While at Camden Middle School, Cooley was twice named as the county’s Principal of the Year (2013 and 2015).

As for now earning that honor in Hertford County, Cooley remarked, “This honor isn’t about me; it’s about us here at Hertford County High School. The staff here makes my job so much easier; they do all the heavy lifting, my job is to keep us moving forward in an effort to meet our academic goals. This honor is theirs more than mine.”

Cooley also thanked his boss – HCPS Superintendent Dr. William Wright – for giving him the opportunity three years ago to lead the high school.
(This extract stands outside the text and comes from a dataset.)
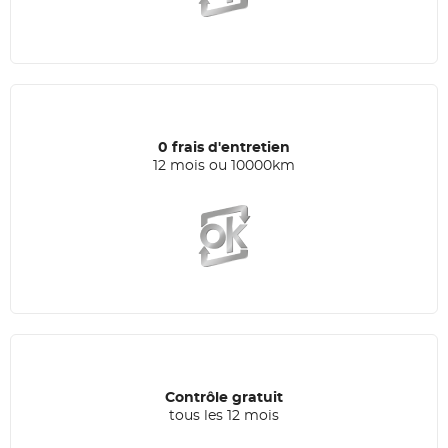
0 frais d'entretien
12 mois ou 10000km
Contrôle gratuit
tous les 12 mois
“He’s the best I’ve ever worked for,” Cooley said. “He’s honest, he’s straight forward; he doesn’t sugarcoat things. He’s helped me to flourish.”

Cooley, who also worked as an assistant principal at Bearfield Primary School before accepting the Camden County job, holds degrees from Livingstone College, Elizabeth City State University, NC State University, and Cambridge University.

Dr. Wright offered his thoughts on the three honorees.

“A trip to Riverview Elementary’s Media Center finds a well-coordinated environment that is inviting and prepared for student and staff learning,” he said. ‘More and more Media Centers serve to enhance learning in increasingly innovative ways and Ms. Winborne and the work she does at RES stand at the forefront of that innovation.

“Mrs. Fleetwood embodies the perfect disposition for a teacher with her nurturing, professional spirit,” Dr. Wright continued. “An encounter with her immediately leaves anyone with the reassurance that you would certainly want your child in her classroom.

“When I had an opening at HCHS and learned that Mr. Cooley had interest in the position, I took a trip to the school in which he was employed at the time to see him in action. Just as he is now, he displayed himself as a no-nonsense leader who is passionate about outcomes for students,” Dr. Wright noted.

The Superintendent added that he wished the trio good luck as they now advance to the Regional level of recognition.